*TASK*. Write out again, exactly as they appear, the lines from the start of the data below through the line with "с успешным прохождением"; no pictures.

********************

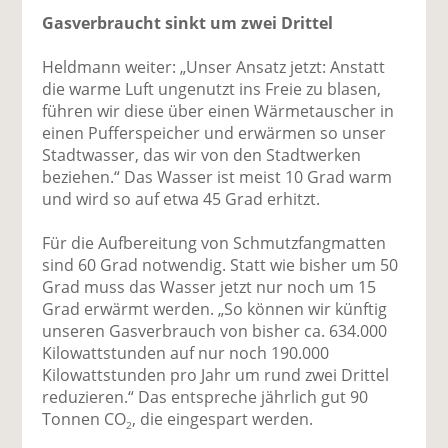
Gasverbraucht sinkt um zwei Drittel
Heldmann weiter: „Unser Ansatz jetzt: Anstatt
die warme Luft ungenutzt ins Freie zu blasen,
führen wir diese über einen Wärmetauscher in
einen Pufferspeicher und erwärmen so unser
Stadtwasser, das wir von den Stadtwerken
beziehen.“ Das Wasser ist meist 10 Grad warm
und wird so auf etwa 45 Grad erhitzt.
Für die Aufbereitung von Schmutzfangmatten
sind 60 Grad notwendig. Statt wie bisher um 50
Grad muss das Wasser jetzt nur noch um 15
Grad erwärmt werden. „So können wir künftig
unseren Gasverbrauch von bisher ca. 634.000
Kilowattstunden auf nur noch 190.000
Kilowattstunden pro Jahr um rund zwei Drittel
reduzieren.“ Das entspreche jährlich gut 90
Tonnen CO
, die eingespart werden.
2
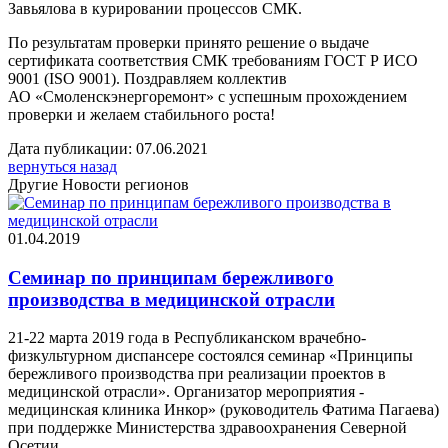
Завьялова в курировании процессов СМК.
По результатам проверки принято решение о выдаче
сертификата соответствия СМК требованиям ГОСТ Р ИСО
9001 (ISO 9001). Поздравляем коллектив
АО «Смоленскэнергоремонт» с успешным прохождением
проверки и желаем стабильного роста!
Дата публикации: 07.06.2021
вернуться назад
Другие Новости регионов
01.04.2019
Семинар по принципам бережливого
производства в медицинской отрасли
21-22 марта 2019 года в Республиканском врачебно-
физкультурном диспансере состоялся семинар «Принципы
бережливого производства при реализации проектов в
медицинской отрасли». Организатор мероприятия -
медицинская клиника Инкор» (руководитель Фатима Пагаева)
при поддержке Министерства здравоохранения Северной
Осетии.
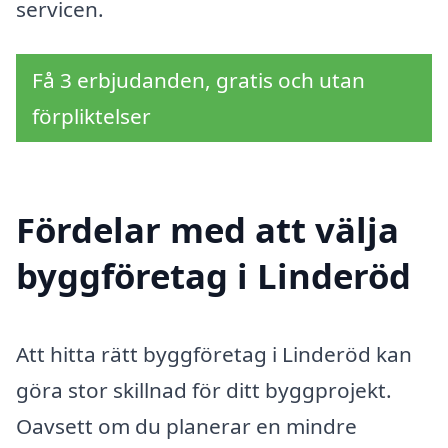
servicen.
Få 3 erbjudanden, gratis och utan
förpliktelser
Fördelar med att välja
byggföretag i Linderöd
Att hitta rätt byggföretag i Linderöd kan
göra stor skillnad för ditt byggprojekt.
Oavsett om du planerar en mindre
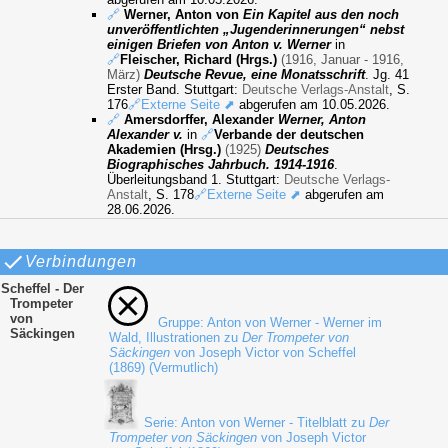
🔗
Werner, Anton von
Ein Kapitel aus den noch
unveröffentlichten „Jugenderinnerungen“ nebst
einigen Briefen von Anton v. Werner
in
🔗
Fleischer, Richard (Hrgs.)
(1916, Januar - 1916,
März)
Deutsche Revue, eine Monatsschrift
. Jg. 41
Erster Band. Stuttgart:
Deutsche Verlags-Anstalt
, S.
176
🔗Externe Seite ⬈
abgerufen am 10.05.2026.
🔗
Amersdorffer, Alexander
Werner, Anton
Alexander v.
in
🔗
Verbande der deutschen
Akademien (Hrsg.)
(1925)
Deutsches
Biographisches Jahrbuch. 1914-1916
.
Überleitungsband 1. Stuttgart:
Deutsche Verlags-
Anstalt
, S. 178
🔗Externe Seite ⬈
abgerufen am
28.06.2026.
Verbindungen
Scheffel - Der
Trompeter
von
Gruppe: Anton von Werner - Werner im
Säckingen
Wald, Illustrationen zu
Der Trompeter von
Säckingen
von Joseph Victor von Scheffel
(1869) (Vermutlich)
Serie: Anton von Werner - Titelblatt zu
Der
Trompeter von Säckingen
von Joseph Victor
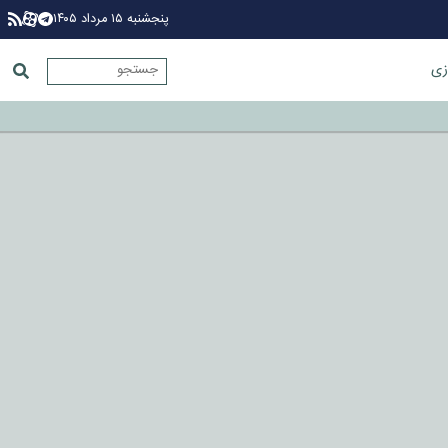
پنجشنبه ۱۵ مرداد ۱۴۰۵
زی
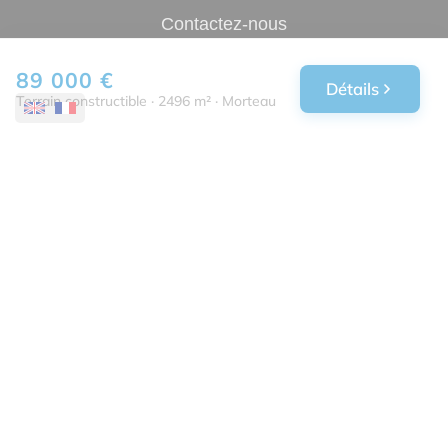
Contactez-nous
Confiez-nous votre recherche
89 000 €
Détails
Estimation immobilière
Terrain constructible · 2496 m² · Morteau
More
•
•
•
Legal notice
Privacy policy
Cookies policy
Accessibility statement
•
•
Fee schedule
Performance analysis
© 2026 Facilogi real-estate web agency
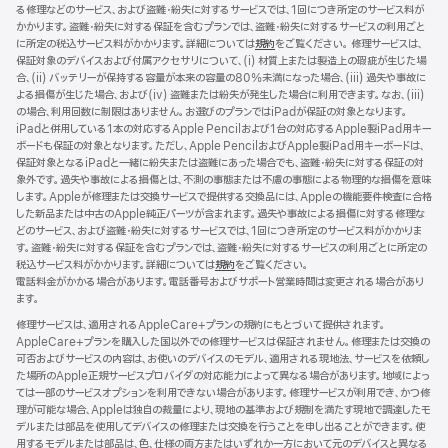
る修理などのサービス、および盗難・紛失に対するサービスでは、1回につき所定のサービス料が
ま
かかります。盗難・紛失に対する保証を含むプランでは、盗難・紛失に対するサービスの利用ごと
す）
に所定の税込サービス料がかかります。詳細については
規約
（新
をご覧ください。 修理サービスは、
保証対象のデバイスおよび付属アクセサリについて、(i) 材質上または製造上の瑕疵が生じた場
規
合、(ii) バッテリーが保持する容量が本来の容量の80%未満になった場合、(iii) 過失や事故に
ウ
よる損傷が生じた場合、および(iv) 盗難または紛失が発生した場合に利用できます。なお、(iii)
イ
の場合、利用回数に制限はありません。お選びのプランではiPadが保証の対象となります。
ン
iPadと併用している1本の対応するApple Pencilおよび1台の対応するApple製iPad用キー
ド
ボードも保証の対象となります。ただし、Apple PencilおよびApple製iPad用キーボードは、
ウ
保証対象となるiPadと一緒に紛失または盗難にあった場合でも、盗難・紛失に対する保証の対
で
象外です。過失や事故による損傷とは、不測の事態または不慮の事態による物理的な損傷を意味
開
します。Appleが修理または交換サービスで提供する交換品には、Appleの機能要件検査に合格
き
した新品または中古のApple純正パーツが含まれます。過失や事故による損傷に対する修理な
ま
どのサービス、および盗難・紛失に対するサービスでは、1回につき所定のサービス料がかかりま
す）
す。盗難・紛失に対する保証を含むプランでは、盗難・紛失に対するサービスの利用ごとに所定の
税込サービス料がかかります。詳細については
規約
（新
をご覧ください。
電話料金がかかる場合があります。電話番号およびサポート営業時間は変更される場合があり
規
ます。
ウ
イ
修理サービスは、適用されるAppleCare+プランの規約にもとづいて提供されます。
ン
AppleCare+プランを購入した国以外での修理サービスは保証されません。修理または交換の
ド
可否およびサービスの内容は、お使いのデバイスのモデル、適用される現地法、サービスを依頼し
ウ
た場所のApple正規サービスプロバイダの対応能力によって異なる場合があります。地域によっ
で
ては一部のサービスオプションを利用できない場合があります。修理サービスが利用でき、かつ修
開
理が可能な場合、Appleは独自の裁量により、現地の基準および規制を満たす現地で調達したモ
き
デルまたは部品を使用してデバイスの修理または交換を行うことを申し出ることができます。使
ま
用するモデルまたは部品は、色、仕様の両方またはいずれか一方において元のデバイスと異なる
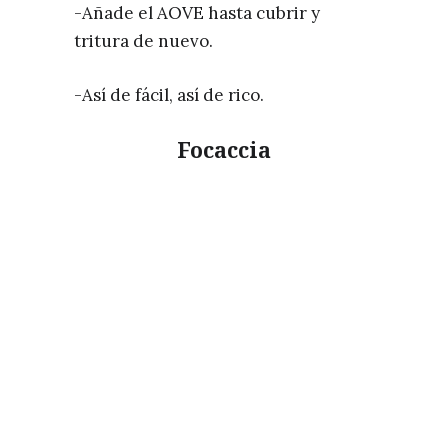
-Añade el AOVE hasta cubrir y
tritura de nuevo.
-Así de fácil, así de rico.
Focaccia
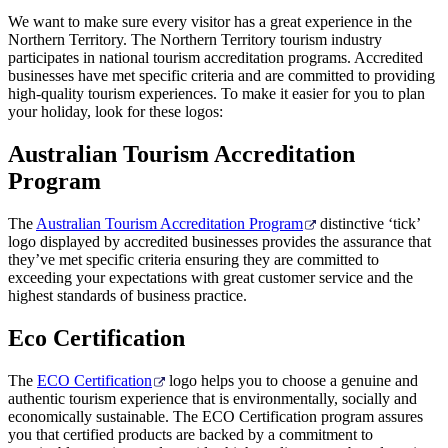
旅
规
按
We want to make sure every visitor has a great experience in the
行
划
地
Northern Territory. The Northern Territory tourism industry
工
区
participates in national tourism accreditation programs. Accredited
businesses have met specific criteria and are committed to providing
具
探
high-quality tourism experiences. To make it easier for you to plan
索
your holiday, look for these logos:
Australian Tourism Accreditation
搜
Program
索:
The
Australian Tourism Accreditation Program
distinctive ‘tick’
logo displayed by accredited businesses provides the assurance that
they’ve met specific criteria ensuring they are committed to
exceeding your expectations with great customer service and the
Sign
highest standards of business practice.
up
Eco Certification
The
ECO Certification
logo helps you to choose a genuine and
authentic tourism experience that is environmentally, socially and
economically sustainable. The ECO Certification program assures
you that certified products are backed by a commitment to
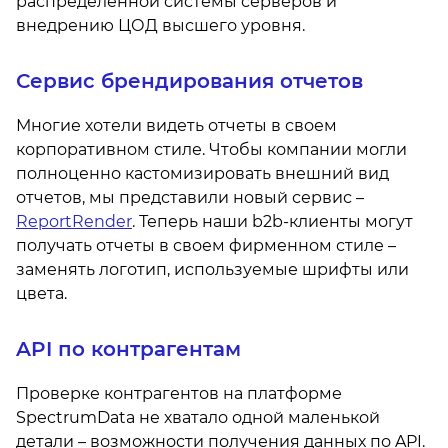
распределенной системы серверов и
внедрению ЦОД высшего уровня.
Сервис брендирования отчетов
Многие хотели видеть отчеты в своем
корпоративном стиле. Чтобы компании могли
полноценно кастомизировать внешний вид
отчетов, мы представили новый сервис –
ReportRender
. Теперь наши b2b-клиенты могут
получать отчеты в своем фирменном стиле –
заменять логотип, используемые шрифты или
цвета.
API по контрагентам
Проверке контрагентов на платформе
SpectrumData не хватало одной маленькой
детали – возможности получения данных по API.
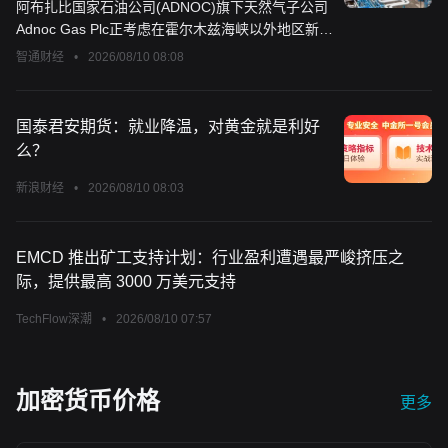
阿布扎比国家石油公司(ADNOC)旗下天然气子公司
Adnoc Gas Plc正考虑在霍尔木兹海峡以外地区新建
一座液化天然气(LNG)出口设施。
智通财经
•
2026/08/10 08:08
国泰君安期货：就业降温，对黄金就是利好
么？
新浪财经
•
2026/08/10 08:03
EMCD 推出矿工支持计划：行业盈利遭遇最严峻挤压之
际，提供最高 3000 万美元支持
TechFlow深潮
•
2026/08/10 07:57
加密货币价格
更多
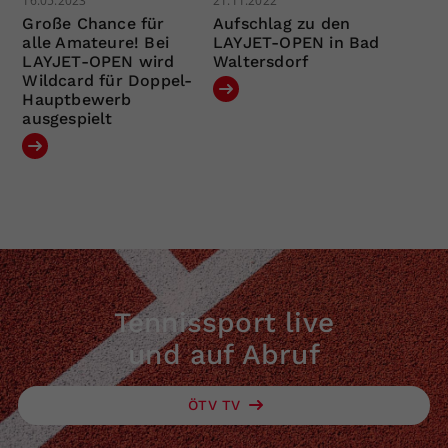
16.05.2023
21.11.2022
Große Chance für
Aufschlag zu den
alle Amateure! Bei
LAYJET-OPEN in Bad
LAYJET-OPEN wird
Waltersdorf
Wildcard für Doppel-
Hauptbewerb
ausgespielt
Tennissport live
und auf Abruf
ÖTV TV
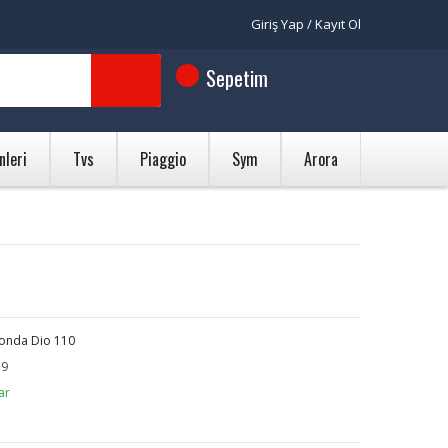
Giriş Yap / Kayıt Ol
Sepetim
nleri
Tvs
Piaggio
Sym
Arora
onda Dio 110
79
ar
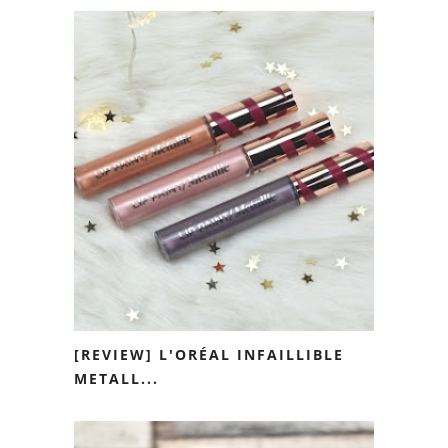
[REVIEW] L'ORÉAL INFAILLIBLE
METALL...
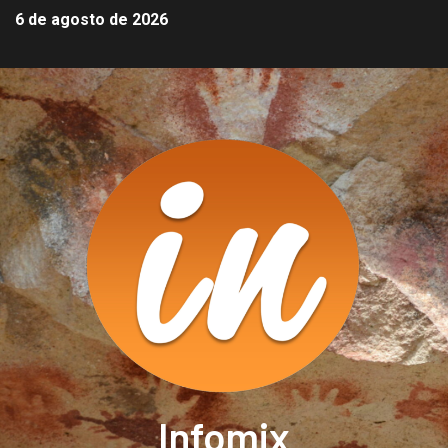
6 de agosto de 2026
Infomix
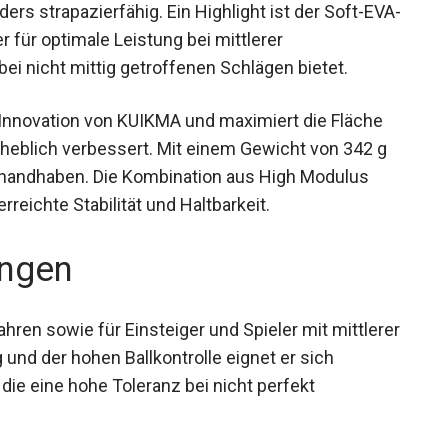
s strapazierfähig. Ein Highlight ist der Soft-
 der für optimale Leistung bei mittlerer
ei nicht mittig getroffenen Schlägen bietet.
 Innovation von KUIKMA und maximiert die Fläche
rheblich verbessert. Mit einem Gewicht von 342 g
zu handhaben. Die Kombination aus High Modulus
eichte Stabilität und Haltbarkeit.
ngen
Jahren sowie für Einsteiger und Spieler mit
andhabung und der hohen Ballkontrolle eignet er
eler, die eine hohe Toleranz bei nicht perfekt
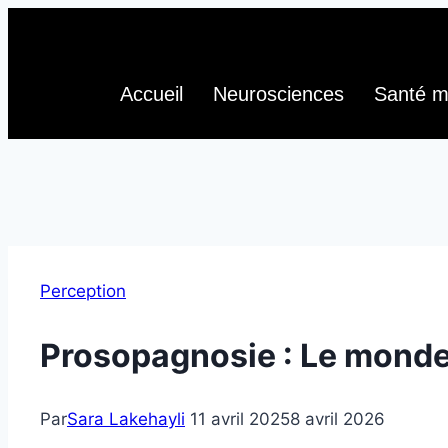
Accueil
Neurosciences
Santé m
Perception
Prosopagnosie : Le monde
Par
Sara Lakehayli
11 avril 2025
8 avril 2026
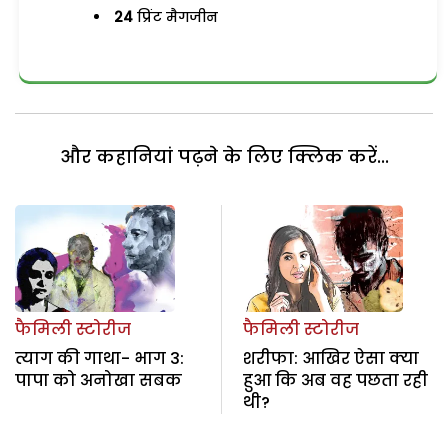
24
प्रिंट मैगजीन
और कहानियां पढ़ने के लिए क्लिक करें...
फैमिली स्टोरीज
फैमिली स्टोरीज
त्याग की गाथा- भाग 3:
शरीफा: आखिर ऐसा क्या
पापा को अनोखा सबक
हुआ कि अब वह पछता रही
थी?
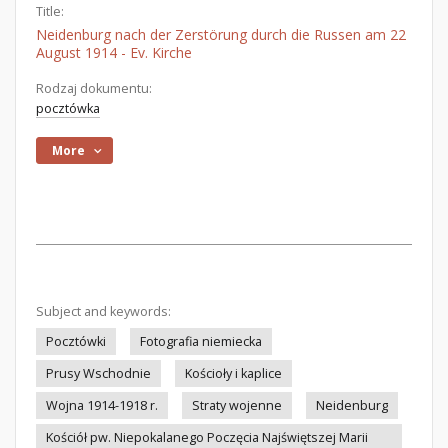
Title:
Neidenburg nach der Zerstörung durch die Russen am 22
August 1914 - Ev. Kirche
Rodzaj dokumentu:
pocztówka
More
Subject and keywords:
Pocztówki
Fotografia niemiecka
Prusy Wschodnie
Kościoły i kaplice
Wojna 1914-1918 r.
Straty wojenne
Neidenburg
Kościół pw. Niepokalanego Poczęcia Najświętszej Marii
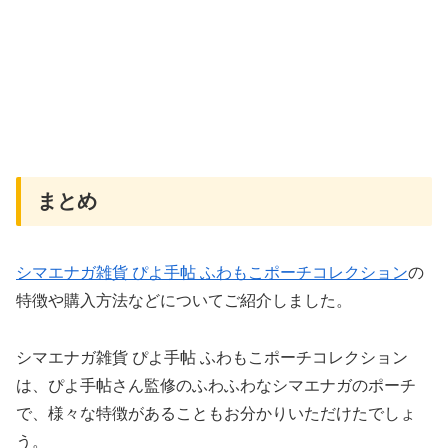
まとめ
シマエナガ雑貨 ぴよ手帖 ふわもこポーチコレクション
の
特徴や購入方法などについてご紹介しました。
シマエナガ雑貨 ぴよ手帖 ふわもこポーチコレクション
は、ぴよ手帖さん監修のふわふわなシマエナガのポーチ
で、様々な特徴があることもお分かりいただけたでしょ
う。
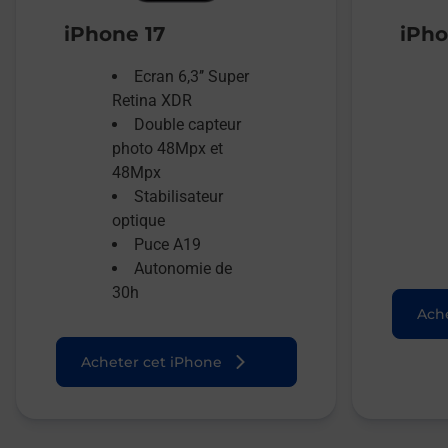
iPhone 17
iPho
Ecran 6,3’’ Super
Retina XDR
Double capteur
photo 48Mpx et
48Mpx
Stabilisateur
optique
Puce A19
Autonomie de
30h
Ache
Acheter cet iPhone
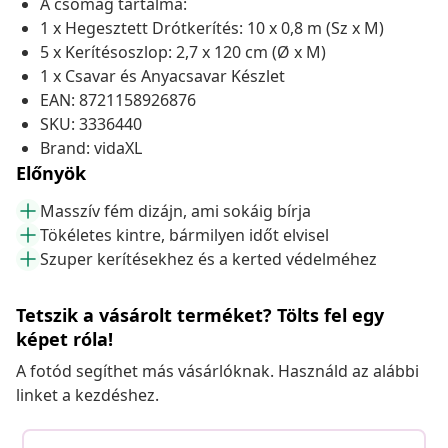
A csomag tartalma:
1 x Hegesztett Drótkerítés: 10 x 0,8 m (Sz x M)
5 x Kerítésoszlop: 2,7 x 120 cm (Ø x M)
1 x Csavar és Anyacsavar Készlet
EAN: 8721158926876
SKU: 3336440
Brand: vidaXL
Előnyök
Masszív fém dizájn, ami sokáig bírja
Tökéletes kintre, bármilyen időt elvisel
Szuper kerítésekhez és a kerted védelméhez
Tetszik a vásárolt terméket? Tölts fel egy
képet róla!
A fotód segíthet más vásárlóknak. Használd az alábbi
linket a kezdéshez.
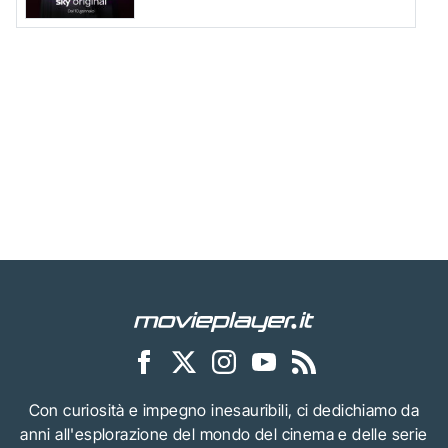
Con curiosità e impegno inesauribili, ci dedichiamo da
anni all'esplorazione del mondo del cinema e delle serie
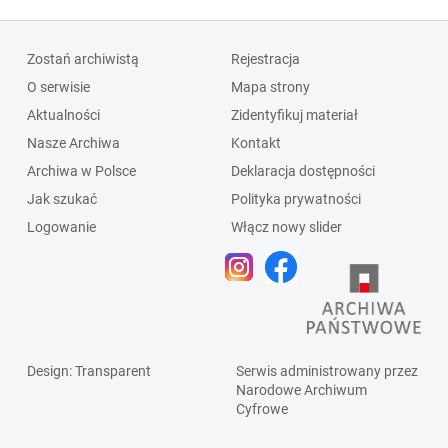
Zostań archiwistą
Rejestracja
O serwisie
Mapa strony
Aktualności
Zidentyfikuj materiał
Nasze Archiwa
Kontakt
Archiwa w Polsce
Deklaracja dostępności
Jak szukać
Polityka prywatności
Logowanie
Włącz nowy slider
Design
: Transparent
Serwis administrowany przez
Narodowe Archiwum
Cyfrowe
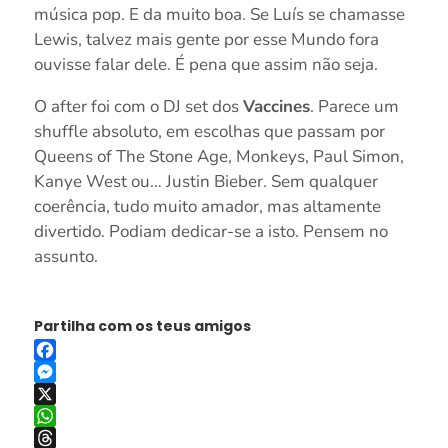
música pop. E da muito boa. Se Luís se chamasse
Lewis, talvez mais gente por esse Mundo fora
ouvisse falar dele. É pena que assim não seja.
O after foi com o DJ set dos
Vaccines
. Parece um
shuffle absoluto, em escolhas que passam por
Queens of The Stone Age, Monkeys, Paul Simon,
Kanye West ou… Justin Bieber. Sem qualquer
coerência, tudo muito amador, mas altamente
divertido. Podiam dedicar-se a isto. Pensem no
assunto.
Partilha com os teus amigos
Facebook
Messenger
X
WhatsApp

********************

*OUTPUT FOR THIS TASK*.
Gasverbraucht sinkt um zwei Drittel
Heldmann weiter: „Unser Ansatz jetzt: Anstatt
die warme Luft ungenutzt ins Freie zu blasen,
führen wir diese über einen Wärmetauscher in
einen Pufferspeicher und erwärmen so unser
Stadtwasser, das wir von den Stadtwerken
beziehen.“ Das Wasser ist meist 10 Grad warm
und wird so auf etwa 45 Grad erhitzt.
Für die Aufbereitung von Schmutzfangmatten
sind 60 Grad notwendig. Statt wie bisher um 50
Grad muss das Wasser jetzt nur noch um 15
Grad erwärmt werden. „So können wir künftig
unseren Gasverbrauch von bisher ca. 634.000
Kilowattstunden auf nur noch 190.000
Kilowattstunden pro Jahr um rund zwei Drittel
reduzieren.“ Das entspreche jährlich gut 90
Tonnen CO
, die eingespart werden.
2
Завьялова в курировании процессов СМК.
По результатам проверки принято решение о выдаче
сертификата соответствия СМК требованиям ГОСТ Р ИСО
9001 (ISO 9001). Поздравляем коллектив
АО «Смоленскэнергоремонт» с успешным прохождением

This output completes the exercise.